[The records Boundary: Start]

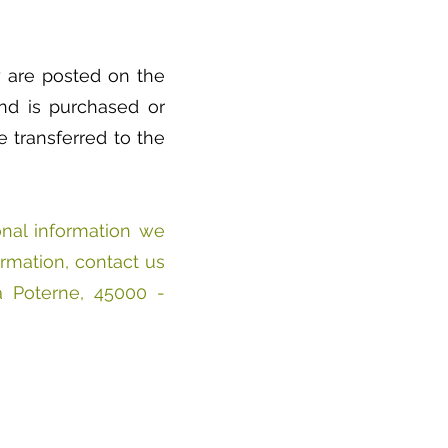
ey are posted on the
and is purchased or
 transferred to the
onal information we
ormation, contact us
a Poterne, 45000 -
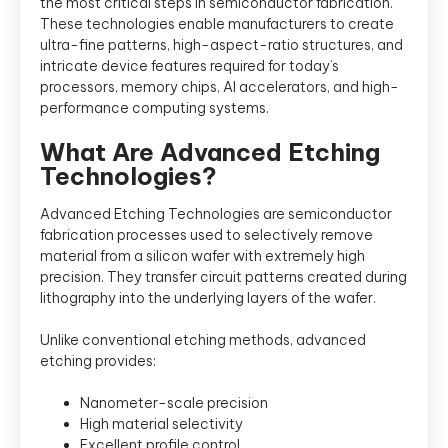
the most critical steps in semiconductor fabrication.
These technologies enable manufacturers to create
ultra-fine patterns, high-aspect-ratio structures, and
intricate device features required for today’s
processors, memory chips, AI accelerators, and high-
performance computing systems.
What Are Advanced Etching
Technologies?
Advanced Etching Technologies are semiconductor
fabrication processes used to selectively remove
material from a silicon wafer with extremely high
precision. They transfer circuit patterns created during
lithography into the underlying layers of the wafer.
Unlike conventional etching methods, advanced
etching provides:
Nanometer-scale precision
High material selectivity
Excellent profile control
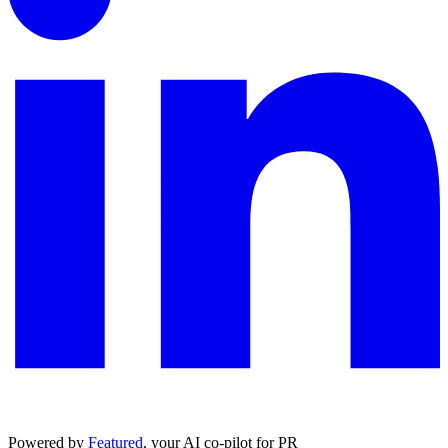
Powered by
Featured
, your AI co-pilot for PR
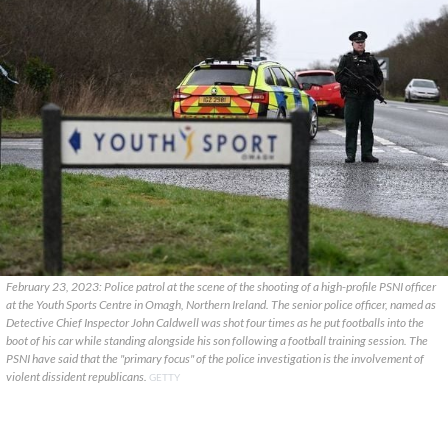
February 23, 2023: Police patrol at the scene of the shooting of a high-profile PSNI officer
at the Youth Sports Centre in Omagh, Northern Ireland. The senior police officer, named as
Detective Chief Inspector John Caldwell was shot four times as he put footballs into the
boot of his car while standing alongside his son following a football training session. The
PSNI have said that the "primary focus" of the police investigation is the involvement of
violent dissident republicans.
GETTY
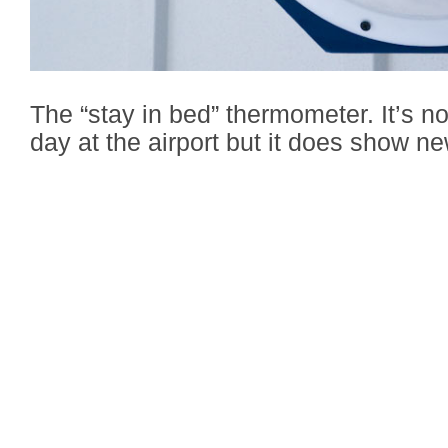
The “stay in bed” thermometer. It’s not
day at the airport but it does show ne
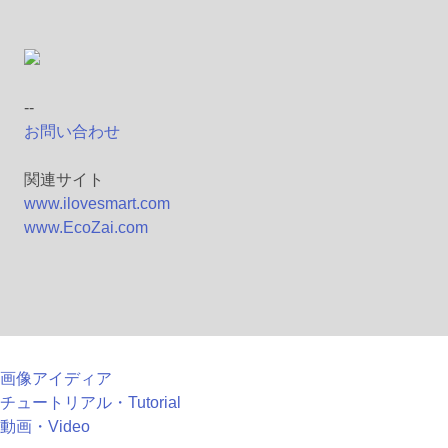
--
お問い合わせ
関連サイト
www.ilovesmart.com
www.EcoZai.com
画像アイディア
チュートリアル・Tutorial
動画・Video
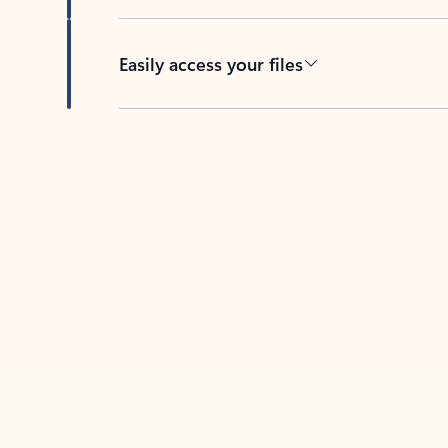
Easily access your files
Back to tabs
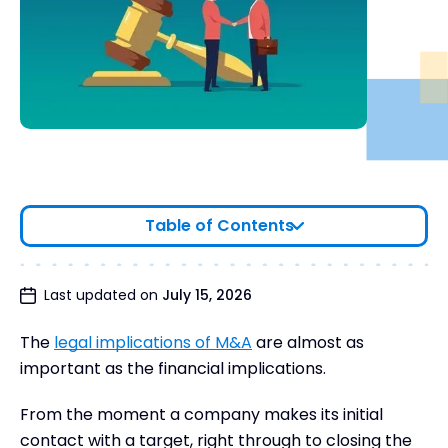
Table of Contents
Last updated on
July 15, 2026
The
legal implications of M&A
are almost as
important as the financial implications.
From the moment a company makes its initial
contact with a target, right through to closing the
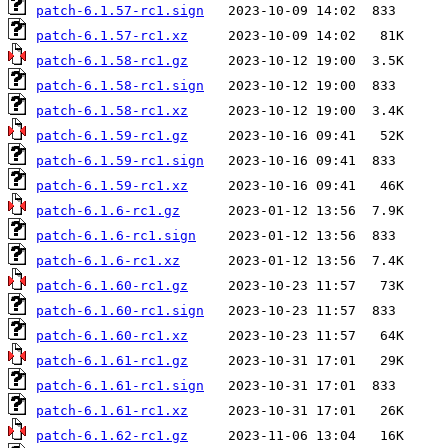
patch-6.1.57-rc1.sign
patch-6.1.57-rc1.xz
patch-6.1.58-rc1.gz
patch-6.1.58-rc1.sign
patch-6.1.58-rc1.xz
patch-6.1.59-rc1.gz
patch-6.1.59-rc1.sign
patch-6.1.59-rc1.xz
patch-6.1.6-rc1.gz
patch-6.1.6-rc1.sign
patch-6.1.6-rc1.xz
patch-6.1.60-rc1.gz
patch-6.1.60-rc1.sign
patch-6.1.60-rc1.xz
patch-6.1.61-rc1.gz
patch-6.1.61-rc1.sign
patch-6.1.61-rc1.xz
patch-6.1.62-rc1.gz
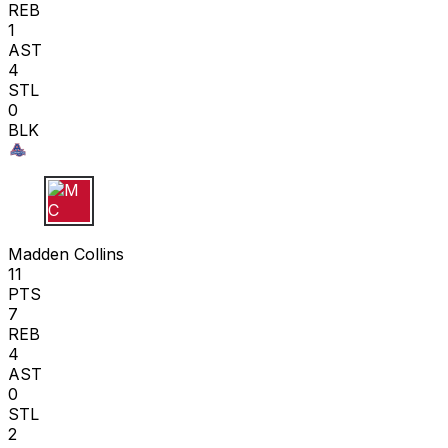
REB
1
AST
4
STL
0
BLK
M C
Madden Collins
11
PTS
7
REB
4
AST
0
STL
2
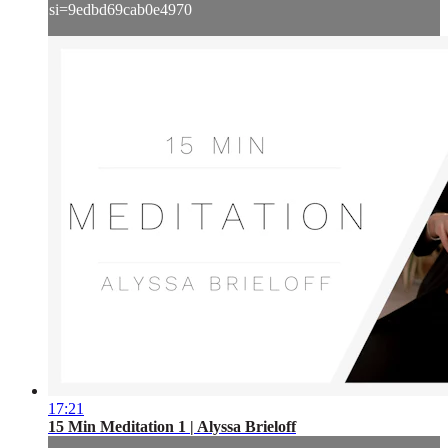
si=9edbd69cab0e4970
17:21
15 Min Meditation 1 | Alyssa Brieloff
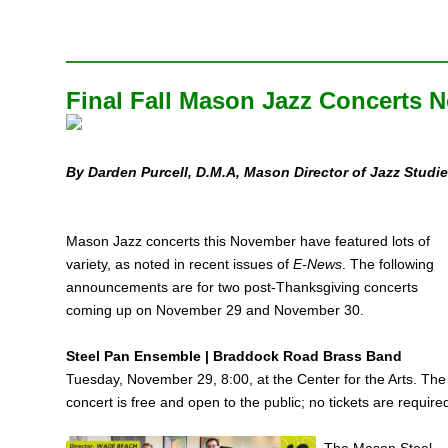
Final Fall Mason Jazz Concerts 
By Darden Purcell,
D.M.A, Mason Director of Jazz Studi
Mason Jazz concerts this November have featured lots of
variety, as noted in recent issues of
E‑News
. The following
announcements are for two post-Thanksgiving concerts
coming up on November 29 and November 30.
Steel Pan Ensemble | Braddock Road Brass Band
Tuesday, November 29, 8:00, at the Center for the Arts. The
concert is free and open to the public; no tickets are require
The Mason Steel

[The records Boundary: End]

Task brief:
The records above, copied word for word without the pictures, are what should be output.

Solved exercise:
ey are posted on the
and is purchased or
 transferred to the
onal information we
ormation, contact us
a Poterne, 45000 -
the most critical steps in semiconductor fabrication.
These technologies enable manufacturers to create
ultra-fine patterns, high-aspect-ratio structures, and
intricate device features required for today’s
processors, memory chips, AI accelerators, and high-
performance computing systems.
What Are Advanced Etching
Technologies?
Advanced Etching Technologies are semiconductor
fabrication processes used to selectively remove
material from a silicon wafer with extremely high
precision. They transfer circuit patterns created during
lithography into the underlying layers of the wafer.
Unlike conventional etching methods, advanced
etching provides:
Nanometer-scale precision
High material selectivity
Excellent profile control
Powered by
Featured
, your AI co-pilot for PR
February 23, 2023: Police patrol at the scene of the shooting of a high-profile PSNI officer
at the Youth Sports Centre in Omagh, Northern Ireland. The senior police officer, named as
Detective Chief Inspector John Caldwell was shot four times as he put footballs into the
boot of his car while standing alongside his son following a football training session. The
PSNI have said that the "primary focus" of the police investigation is the involvement of
violent dissident republicans.
GETTY
The “stay in bed” thermometer. It’s not
day at the airport but it does show ne
--
お問い合わせ
関連サイト
www.ilovesmart.com
www.EcoZai.com
画像アイディア
チュートリアル・Tutorial
動画・Video
Easily access your files
Back to tabs
Table of Contents
Last updated on
July 15, 2026
The
legal implications of M&A
are almost as
important as the financial implications.
From the moment a company makes its initial
contact with a target, right through to closing the
patch-6.1.57-rc1.sign
patch-6.1.57-rc1.xz
patch-6.1.58-rc1.gz
patch-6.1.58-rc1.sign
patch-6.1.58-rc1.xz
patch-6.1.59-rc1.gz
patch-6.1.59-rc1.sign
patch-6.1.59-rc1.xz
patch-6.1.6-rc1.gz
patch-6.1.6-rc1.sign
patch-6.1.6-rc1.xz
patch-6.1.60-rc1.gz
patch-6.1.60-rc1.sign
patch-6.1.60-rc1.xz
patch-6.1.61-rc1.gz
patch-6.1.61-rc1.sign
patch-6.1.61-rc1.xz
patch-6.1.62-rc1.gz
REB
1
AST
4
STL
0
BLK
M C
Madden Collins
11
PTS
7
REB
4
AST
0
STL
2
si=9edbd69cab0e4970
17:21
15 Min Meditation 1 | Alyssa Brieloff
Final Fall Mason Jazz Concerts 
By Darden Purcell,
D.M.A, Mason Director of Jazz Studi
Mason Jazz concerts this November have featured lots of
variety, as noted in recent issues of
E‑News
. The following
announcements are for two post-Thanksgiving concerts
coming up on November 29 and November 30.
Steel Pan Ensemble | Braddock Road Brass Band
Tuesday, November 29, 8:00, at the Center for the Arts. The
concert is free and open to the public; no tickets are require
The Mason Steel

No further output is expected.